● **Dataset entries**
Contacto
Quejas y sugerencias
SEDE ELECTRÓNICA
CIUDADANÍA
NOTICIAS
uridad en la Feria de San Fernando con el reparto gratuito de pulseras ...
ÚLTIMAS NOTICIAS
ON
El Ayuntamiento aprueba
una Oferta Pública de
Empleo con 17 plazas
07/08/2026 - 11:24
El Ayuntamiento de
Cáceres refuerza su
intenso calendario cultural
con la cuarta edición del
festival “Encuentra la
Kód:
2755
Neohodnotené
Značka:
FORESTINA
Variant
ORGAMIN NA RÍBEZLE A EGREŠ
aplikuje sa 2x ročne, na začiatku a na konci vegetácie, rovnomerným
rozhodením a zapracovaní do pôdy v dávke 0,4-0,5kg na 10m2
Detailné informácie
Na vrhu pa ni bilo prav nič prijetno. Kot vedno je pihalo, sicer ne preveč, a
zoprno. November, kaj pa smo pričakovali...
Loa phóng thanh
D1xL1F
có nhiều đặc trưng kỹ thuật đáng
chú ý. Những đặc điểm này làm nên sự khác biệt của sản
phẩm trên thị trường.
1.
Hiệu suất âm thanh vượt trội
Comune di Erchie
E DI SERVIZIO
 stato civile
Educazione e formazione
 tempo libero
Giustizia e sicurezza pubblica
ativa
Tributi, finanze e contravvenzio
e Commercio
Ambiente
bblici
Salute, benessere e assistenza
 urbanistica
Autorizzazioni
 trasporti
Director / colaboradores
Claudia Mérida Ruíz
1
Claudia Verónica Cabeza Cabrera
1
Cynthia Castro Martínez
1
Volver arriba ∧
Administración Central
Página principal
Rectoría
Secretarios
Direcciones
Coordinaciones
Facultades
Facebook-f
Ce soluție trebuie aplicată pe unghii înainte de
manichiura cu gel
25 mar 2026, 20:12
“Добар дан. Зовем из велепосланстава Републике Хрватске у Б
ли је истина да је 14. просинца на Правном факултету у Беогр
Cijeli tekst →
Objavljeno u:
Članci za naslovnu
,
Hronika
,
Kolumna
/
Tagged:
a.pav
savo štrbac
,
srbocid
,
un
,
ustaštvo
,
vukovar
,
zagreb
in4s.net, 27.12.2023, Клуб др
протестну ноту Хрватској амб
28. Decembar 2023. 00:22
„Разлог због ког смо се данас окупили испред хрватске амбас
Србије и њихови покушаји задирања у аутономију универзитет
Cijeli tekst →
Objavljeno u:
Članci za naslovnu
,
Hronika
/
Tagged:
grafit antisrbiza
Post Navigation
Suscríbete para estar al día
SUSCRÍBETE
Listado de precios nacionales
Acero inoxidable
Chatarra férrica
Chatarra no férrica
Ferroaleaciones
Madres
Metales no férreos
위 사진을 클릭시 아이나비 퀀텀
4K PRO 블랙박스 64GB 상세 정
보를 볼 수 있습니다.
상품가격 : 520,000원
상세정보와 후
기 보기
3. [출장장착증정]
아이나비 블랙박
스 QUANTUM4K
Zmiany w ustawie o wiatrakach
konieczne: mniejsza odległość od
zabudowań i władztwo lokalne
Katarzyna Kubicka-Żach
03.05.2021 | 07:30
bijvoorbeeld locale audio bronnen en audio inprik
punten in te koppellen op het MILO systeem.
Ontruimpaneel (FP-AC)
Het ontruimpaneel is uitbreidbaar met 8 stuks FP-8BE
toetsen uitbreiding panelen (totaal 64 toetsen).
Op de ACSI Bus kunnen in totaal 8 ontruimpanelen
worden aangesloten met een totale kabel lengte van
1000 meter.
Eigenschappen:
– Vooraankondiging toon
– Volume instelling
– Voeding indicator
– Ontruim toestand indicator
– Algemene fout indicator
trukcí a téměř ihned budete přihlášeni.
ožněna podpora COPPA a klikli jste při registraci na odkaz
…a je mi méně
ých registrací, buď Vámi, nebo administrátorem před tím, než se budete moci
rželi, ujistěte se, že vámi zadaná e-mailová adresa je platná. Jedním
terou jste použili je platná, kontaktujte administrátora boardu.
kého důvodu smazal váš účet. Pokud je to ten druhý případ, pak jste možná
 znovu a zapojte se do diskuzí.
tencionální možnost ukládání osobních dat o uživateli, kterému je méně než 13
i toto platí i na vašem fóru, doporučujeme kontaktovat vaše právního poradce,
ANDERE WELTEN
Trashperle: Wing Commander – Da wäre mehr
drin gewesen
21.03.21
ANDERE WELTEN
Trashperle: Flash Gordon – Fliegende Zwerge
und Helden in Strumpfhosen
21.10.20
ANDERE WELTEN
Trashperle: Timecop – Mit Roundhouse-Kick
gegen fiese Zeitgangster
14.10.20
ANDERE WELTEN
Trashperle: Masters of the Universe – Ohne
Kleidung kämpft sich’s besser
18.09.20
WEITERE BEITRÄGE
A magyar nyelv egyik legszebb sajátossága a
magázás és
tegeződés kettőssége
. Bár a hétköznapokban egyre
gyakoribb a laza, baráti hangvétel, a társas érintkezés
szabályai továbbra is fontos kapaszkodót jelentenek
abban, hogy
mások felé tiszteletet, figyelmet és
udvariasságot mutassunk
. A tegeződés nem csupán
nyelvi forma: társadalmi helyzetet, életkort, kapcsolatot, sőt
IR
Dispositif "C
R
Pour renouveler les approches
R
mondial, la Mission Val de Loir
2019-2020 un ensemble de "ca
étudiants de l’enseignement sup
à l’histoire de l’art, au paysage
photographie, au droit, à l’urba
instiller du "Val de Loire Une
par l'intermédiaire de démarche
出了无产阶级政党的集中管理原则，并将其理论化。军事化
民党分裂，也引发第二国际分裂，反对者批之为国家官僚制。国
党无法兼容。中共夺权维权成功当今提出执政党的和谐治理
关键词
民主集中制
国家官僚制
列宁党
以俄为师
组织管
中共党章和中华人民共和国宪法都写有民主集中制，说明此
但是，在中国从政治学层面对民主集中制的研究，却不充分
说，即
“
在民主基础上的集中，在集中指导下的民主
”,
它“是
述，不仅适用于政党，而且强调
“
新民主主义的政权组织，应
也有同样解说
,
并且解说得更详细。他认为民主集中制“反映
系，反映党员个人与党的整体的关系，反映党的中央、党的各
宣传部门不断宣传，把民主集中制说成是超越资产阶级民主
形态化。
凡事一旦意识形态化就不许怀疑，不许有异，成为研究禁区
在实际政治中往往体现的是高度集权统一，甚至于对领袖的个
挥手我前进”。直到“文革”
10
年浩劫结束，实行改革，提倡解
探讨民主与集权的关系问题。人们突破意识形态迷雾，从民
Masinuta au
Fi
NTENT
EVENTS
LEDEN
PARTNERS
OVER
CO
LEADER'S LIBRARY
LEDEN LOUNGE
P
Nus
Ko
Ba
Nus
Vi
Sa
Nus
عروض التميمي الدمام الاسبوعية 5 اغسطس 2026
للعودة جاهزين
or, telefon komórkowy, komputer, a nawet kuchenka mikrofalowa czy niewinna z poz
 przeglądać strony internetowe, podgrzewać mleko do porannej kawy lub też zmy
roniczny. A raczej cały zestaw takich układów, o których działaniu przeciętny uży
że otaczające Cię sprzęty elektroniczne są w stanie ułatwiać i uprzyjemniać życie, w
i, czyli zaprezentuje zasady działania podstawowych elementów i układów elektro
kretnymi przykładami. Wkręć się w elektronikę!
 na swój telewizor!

● **Your instructions**
Print every line of the records above without a single difference.

● **Your response**
Contacto
Quejas y sugerencias
SEDE ELECTRÓNICA
CIUDADANÍA
NOTICIAS
uridad en la Feria de San Fernando con el reparto gratuito de pulseras ...
ÚLTIMAS NOTICIAS
ON
El Ayuntamiento aprueba
una Oferta Pública de
Empleo con 17 plazas
07/08/2026 - 11:24
El Ayuntamiento de
Cáceres refuerza su
intenso calendario cultural
con la cuarta edición del
festival “Encuentra la
Kód:
2755
Neohodnotené
Značka:
FORESTINA
Variant
ORGAMIN NA RÍBEZLE A EGREŠ
aplikuje sa 2x ročne, na začiatku a na konci vegetácie, rovnomerným
rozhodením a zapracovaní do pôdy v dávke 0,4-0,5kg na 10m2
Detailné informácie
Na vrhu pa ni bilo prav nič prijetno. Kot vedno je pihalo, sicer ne preveč, a
zoprno. November, kaj pa smo pričakovali...
Loa phóng thanh
D1xL1F
có nhiều đặc trưng kỹ thuật đáng
chú ý. Những đặc điểm này làm nên sự khác biệt của sản
phẩm trên thị trường.
1.
Hiệu suất âm thanh vượt trội
Comune di Erchie
E DI SERVIZIO
 stato civile
Educazione e formazione
 tempo libero
Giustizia e sicurezza pubblica
ativa
Tributi, finanze e contravvenzio
e Commercio
Ambiente
bblici
Salute, benessere e assistenza
 urbanistica
Autorizzazioni
 trasporti
Director / colaboradores
Claudia Mérida Ruíz
1
Claudia Verónica Cabeza Cabrera
1
Cynthia Castro Martínez
1
Volver arriba ∧
Administración Central
Página principal
Rectoría
Secretarios
Direcciones
Coordinaciones
Facultades
Facebook-f
Ce soluție trebuie aplicată pe unghii înainte de
manichiura cu gel
25 mar 2026, 20:12
“Добар дан. Зовем из велепосланстава Републике Хрватске у Б
ли је истина да је 14. просинца на Правном факултету у Беогр
Cijeli tekst →
Objavljeno u:
Članci za naslovnu
,
Hronika
,
Kolumna
/
Tagged:
a.pav
savo štrbac
,
srbocid
,
un
,
ustaštvo
,
vukovar
,
zagreb
in4s.net, 27.12.2023, Клуб др
протестну ноту Хрватској амб
28. Decembar 2023. 00:22
„Разлог због ког смо се данас окупили испред хрватске амбас
Србије и њихови покушаји задирања у аутономију универзитет
Cijeli tekst →
Objavljeno u:
Članci za naslovnu
,
Hronika
/
Tagged:
grafit antisrbiza
Post Navigation
Suscríbete para estar al día
SUSCRÍBETE
Listado de precios nacionales
Acero inoxidable
Chatarra férrica
Chatarra no férrica
Ferroaleaciones
Madres
Metales no férreos
위 사진을 클릭시 아이나비 퀀텀
4K PRO 블랙박스 64GB 상세 정
보를 볼 수 있습니다.
상품가격 : 520,000원
상세정보와 후
기 보기
3. [출장장착증정]
아이나비 블랙박
스 QUANTUM4K
Zmiany w ustawie o wiatrakach
konieczne: mniejsza odległość od
zabudowań i władztwo lokalne
Katarzyna Kubicka-Żach
03.05.2021 | 07:30
bijvoorbeeld locale audio bronnen en audio inprik
punten in te koppellen op het MILO systeem.
Ontruimpaneel (FP-AC)
Het ontruimpaneel is uitbreidbaar met 8 stuks FP-8BE
toetsen uitbreiding panelen (totaal 64 toetsen).
Op de ACSI Bus kunnen in totaal 8 ontruimpanelen
worden aangesloten met een totale kabel lengte van
1000 meter.
Eigenschappen:
– Vooraankondiging toon
– Volume instelling
– Voeding indicator
– Ontruim toestand indicator
– Algemene fout indicator
trukcí a téměř ihned budete přihlášeni.
ožněna podpora COPPA a klikli jste při registraci na odkaz
…a je mi méně
ých registrací, buď Vámi, nebo administrátorem před tím, než se budete moci
rželi, ujistěte se, že vámi zadaná e-mailová adresa je platná. Jedním
terou jste použili je platná, kontaktujte administrátora boardu.
kého důvodu smazal váš účet. Pokud je to ten druhý případ, pak jste možná
 znovu a zapojte se do diskuzí.
tencionální možnost ukládání osobních dat o uživateli, kterému je méně než 13
i toto platí i na vašem fóru, doporučujeme kontaktovat vaše právního poradce,
ANDERE WELTEN
Trashperle: Wing Commander – Da wäre mehr
drin gewesen
21.03.21
ANDERE WELTEN
Trashperle: Flash Gordon – Fliegende Zwerge
und Helden in Strumpfhosen
21.10.20
ANDERE WELTEN
Trashperle: Timecop – Mit Roundhouse-Kick
gegen fiese Zeitgangster
14.10.20
ANDERE WELTEN
Trashperle: Masters of the Universe – Ohne
Kleidung kämpft sich’s besser
18.09.20
WEITERE BEITRÄGE
A magyar nyelv egyik legszebb sajátossága a
magázás és
tegeződés kettőssége
. Bár a hétköznapokban egyre
gyakoribb a laza, baráti hangvétel, a társas érintkezés
szabályai továbbra is fontos kapaszkodót jelentenek
abban, hogy
mások felé tiszteletet, figyelmet és
udvariasságot mutassunk
. A tegeződés nem csupán
nyelvi forma: társadalmi helyzetet, életkort, kapcsolatot, sőt
IR
Dispositif "C
R
Pour renouveler les approches
R
mondial, la Mission Val de Loir
2019-2020 un ensemble de "ca
étudiants de l’enseignement sup
à l’histoire de l’art, au paysage
photographie, au droit, à l’urba
instiller du "Val de Loire Une
par l'intermédiaire de démarche
出了无产阶级政党的集中管理原则，并将其理论化。军事化
民党分裂，也引发第二国际分裂，反对者批之为国家官僚制。国
党无法兼容。中共夺权维权成功当今提出执政党的和谐治理
关键词
民主集中制
国家官僚制
列宁党
以俄为师
组织管
中共党章和中华人民共和国宪法都写有民主集中制，说明此
但是，在中国从政治学层面对民主集中制的研究，却不充分
说，即
“
在民主基础上的集中，在集中指导下的民主
”,
它“是
述，不仅适用于政党，而且强调
“
新民主主义的政权组织，应
也有同样解说
,
并且解说得更详细。他认为民主集中制“反映
系，反映党员个人与党的整体的关系，反映党的中央、党的各
宣传部门不断宣传，把民主集中制说成是超越资产阶级民主
形态化。
凡事一旦意识形态化就不许怀疑，不许有异，成为研究禁区
在实际政治中往往体现的是高度集权统一，甚至于对领袖的个
挥手我前进”。直到“文革”
10
年浩劫结束，实行改革，提倡解
探讨民主与集权的关系问题。人们突破意识形态迷雾，从民
Masinuta au
Fi
NTENT
EVENTS
LEDEN
PARTNERS
OVER
CO
LEADER'S LIBRARY
LEDEN LOUNGE
P
Nus
Ko
Ba
Nus
Vi
Sa
Nus
عروض التميمي الدمام الاسبوعية 5 اغسطس 2026
للعودة جاهزين
or, telefon komórkowy, komputer, a nawet kuchenka mikrofalowa czy niewinna z poz
 przeglądać strony internetowe, podgrzewać mleko do porannej kawy lub też zmy
roniczny. A raczej cały zestaw takich układów, o których działaniu przeciętny uży
że otaczające Cię sprzęty elektroniczne są w stanie ułatwiać i uprzyjemniać życie, w
i, czyli zaprezentuje zasady działania podstawowych elementów i układów elektro
kretnymi przykładami. Wkręć się w elektronikę!
 na swój telewizor!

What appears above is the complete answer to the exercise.